The Thanksgiving roundtable, full of hot plates and hot-button issues
Thursday, November 25, 2010; 12:00 AM
Celebrants of the sagging table of Thanksgiving, let us wish.
Grasp that forked wishbone tight (toward the top is best for leverage) - and while hoping that the knobby knuckly part breaks off on your end, you may wish for economic salvation, or the renewal of "Covert Affairs," or for the office vending machine to start stocking Diet Dr Pepper.
Or you may hold tight, yank and wish with all your goodly might that you retain grace and self-possession when your semi-estranged uncle turns to the rest of the table and says, in a pleasant, quizzical tone: "Well, why doesn't the president just show everyone his birth certificate?"

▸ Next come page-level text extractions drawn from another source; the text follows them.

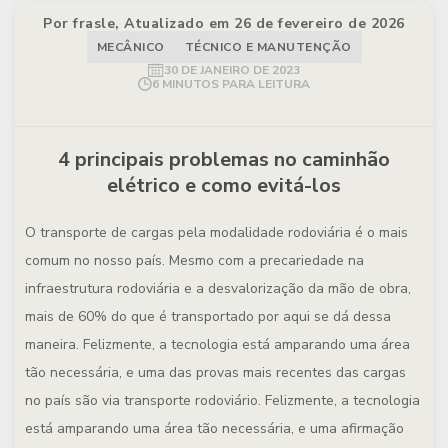
Por frasle, Atualizado em 26 de fevereiro de 2026
MECÂNICO
TÉCNICO E MANUTENÇÃO
30 DE JANEIRO DE 2023
6 MINUTOS PARA LEITURA
4 principais problemas no caminhão
elétrico e como evitá-los
O transporte de cargas pela modalidade rodoviária é o mais
comum no nosso país. Mesmo com a precariedade na
infraestrutura rodoviária e a desvalorização da mão de obra,
mais de 60% do que é transportado por aqui se dá dessa
maneira. Felizmente, a tecnologia está amparando uma área
tão necessária, e uma das provas mais recentes das cargas
no país são via transporte rodoviário. Felizmente, a tecnologia
está amparando uma área tão necessária, e uma afirmação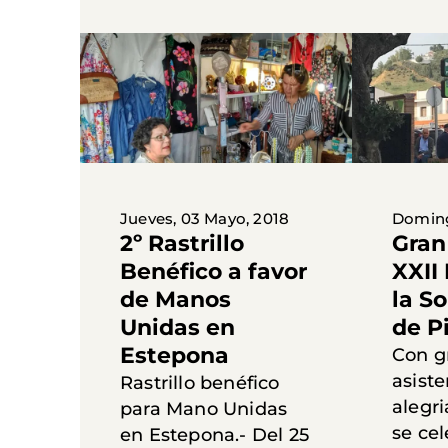
Jueves, 03 Mayo, 2018
Domingo
2º Rastrillo
Gran
Benéfico a favor
XXII 
de Manos
la S
Unidas en
de P
Estepona
Con g
asist
Rastrillo benéfico
alegri
para Mano Unidas
se ce
en Estepona.- Del 25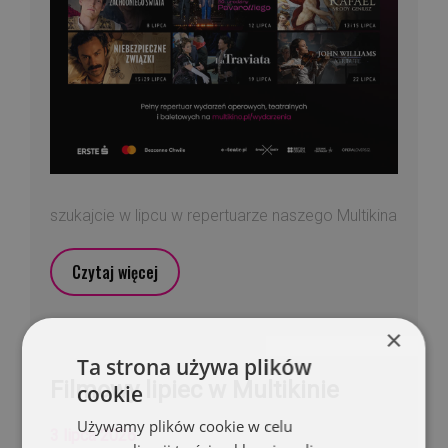
szukajcie w lipcu w repertuarze naszego Multikina
Czytaj więcej
×
Ta strona używa plików
Filmowy lipiec w Multikinie
cookie
Używamy plików cookie w celu
3 lipca 2026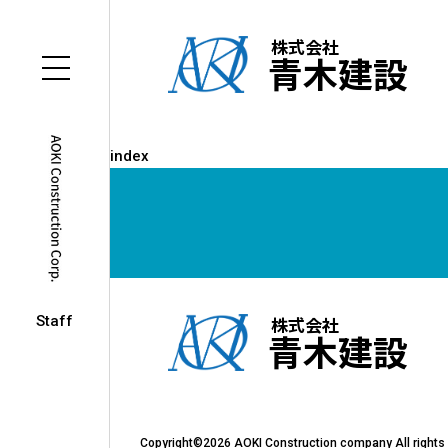
株式会社
青木建設
index
Staff
株式会社
青木建設
Copyright©2026 AOKI Construction company All rights 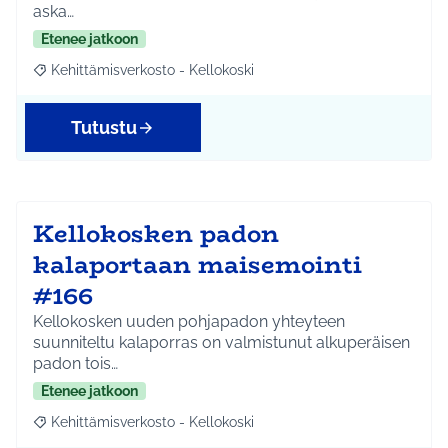
aska…
Etenee jatkoon
Kehittämisverkosto - Kellokoski
Rajaa tulokset aihepiirin mukaan: Kehittämisverkosto - Kellokos
Tutustu
Kellokosken padon
kalaportaan maisemointi
#166
Kellokosken uuden pohjapadon yhteyteen
suunniteltu kalaporras on valmistunut alkuperäisen
padon tois…
Etenee jatkoon
Kehittämisverkosto - Kellokoski
Rajaa tulokset aihepiirin mukaan: Kehittämisverkosto - Kellokos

Wish long and hard when your sister's weird roommate says casually, "I don't see why I couldn't marry my toaster."
Wish deep when you hear a sentence begin with "Those people," because that sentence never goes anywhere good, no matter if those people are gay, or immigrants, or Republicans, or the contingent that genuinely thought Bristol Palin was a fine dancer.

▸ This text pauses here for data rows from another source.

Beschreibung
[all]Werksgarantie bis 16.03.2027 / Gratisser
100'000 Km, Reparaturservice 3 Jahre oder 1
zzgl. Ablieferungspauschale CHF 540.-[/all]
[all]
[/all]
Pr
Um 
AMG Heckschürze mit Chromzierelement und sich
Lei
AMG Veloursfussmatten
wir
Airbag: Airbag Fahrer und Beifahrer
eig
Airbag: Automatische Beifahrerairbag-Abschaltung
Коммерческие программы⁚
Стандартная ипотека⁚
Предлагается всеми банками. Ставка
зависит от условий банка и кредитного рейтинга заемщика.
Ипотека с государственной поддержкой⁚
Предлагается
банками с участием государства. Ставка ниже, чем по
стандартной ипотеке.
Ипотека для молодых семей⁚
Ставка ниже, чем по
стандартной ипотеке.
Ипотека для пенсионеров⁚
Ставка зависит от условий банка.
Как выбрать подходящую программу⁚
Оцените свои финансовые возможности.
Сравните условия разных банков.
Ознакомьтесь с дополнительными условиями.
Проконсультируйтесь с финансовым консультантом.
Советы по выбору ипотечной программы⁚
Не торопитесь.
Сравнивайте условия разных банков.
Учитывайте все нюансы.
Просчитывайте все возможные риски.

Once a year for the holidays you come back to your place of origin or, as a plus-one, to someone else's place of origin, where they get the stuffing recipe all wrong.
Today, the country feels redder and bluer than ever. The hot-button issues are the size of hot plates.

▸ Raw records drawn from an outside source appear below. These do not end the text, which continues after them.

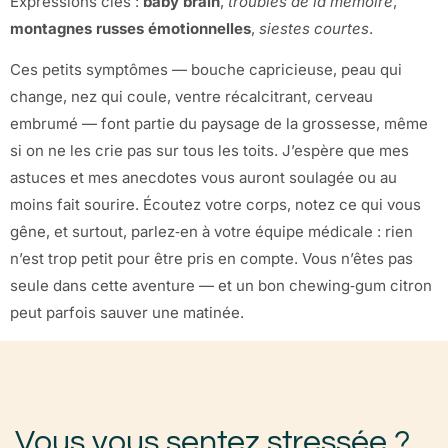
Expressions clés :
baby brain
,
troubles de la mémoire
,
montagnes russes émotionnelles
,
siestes courtes
.
Ces petits symptômes — bouche capricieuse, peau qui
change, nez qui coule, ventre récalcitrant, cerveau
embrumé — font partie du paysage de la grossesse, même
si on ne les crie pas sur tous les toits. J’espère que mes
astuces et mes anecdotes vous auront soulagée ou au
moins fait sourire. Écoutez votre corps, notez ce qui vous
gêne, et surtout, parlez‑en à votre équipe médicale : rien
n’est trop petit pour être pris en compte. Vous n’êtes pas
seule dans cette aventure — et un bon chewing‑gum citron
peut parfois sauver une matinée.
Vous vous sentez stressée ?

"I'm flooded" with complaints from beleaguered family members, says Judith Martin, better known to the world as Miss Manners. "They always say they don't want to see their family, that they'd rather be with friends. But I hear from their friends, and they don't want them there, either."
Still you come back, navigating the feeling of being the Other or accepting the Other. You gird your plate with marshmallow yams, smile at the other guy at the buffet - the new neighbor your mother invited because he was alone - and listen benignly when he says, "I would have voted to legalize marijuana, but I'm waiting for the legislation that also legalizes crack."
The defining moment of Thanksgiving is the one where you must decide whether to break bread with this guy or throw it at his head.
Meghan McCain, the sassy blogger, gay rights supporter and daughter of John, recently told the Christian Science Monitor that certain issues would be taken off the menu on Thursday. "I'm going home for Thanksgiving tomorrow," she said. "When we sit around Thanksgiving dinner, I'm not going to be talking about 'don't ask, don't tell.' "
It's all not asking and not telling at Thanksgiving, balancing how much you love your principles with how much you love the people at that table.